*** Material provided ***
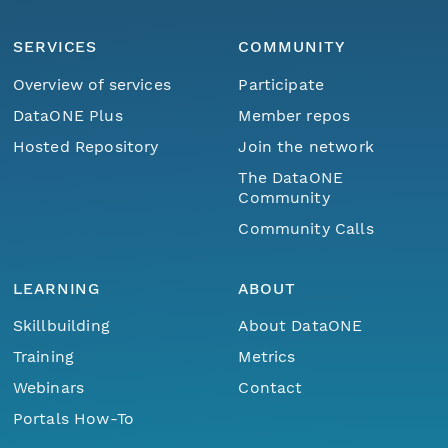
SERVICES
COMMUNITY
Overview of services
Participate
DataONE Plus
Member repos
Hosted Repository
Join the network
The DataONE
Community
Community Calls
LEARNING
ABOUT
Skillbuilding
About DataONE
Training
Metrics
Webinars
Contact
Portals How-To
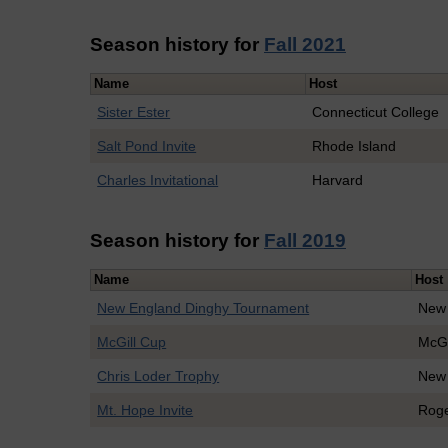
Season history for
Fall 2021
Name
Host
Sister Ester
Connecticut College
Salt Pond Invite
Rhode Island
Charles Invitational
Harvard
Season history for
Fall 2019
Name
Host
New England Dinghy Tournament
New
McGill Cup
McGi
Chris Loder Trophy
New
Mt. Hope Invite
Roge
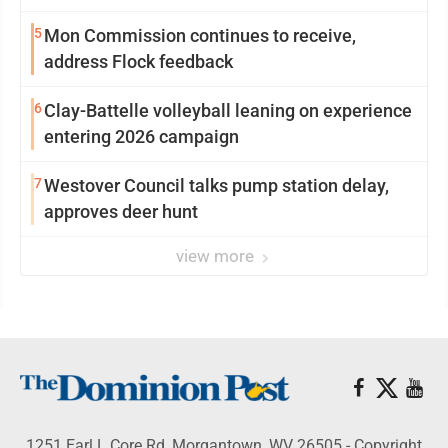
5
Mon Commission continues to receive,
address Flock feedback
6
Clay-Battelle volleyball leaning on experience
entering 2026 campaign
7
Westover Council talks pump station delay,
approves deer hunt
view more
1251 Earl L Core Rd, Morgantown, WV 26505 - Copyright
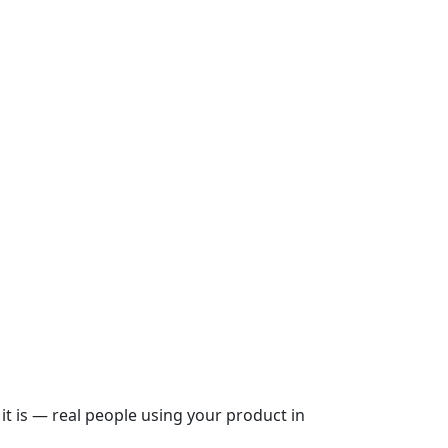
it is — real people using your product in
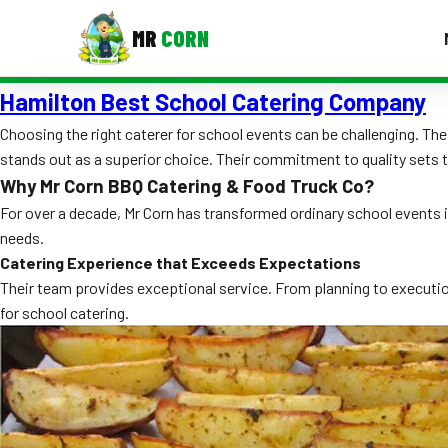
MR
CORN
Hamilton Best School Catering Company
MENUS
CONTAC
Choosing the right caterer for school events can be challenging. T
stands out as a superior choice. Their commitment to quality sets 
Corporate Catering
Why Mr Corn BBQ Catering & Food Truck Co?
Event BBQ Catering
For over a decade, Mr Corn has transformed ordinary school events i
needs.
School Catering
Catering Experience that Exceeds Expectations
Their team provides exceptional service. From planning to execution
Smash Burgers
for school catering.
Food Truck Fun Foods
Roast Corn Catering
Wedding Catering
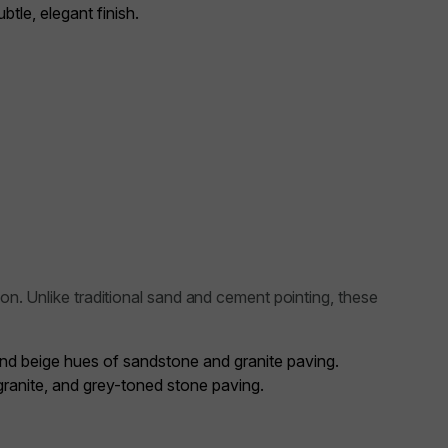
tle, elegant finish.
on. Unlike traditional sand and cement pointing, these
and beige hues of sandstone and granite paving.
 granite, and grey-toned stone paving.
*** End of Material provided ***
= The problem =
Start with the first line of the records above and end with the line containing "Mon Commission continues". Output those lines exactly, pictures excluded.

= Answer to this exercise =
SERVICES
COMMUNITY
Overview of services
Participate
DataONE Plus
Member repos
Hosted Repository
Join the network
The DataONE
Community
Community Calls
LEARNING
ABOUT
Skillbuilding
About DataONE
Training
Metrics
Webinars
Contact
Portals How-To
Season history for
Fall 2021
Name
Host
Sister Ester
Connecticut College
Salt Pond Invite
Rhode Island
Charles Invitational
Harvard
Season history for
Fall 2019
Name
Host
New England Dinghy Tournament
New
McGill Cup
McGi
Chris Loder Trophy
New
Mt. Hope Invite
Roge
5
Mon Commission continues to receive,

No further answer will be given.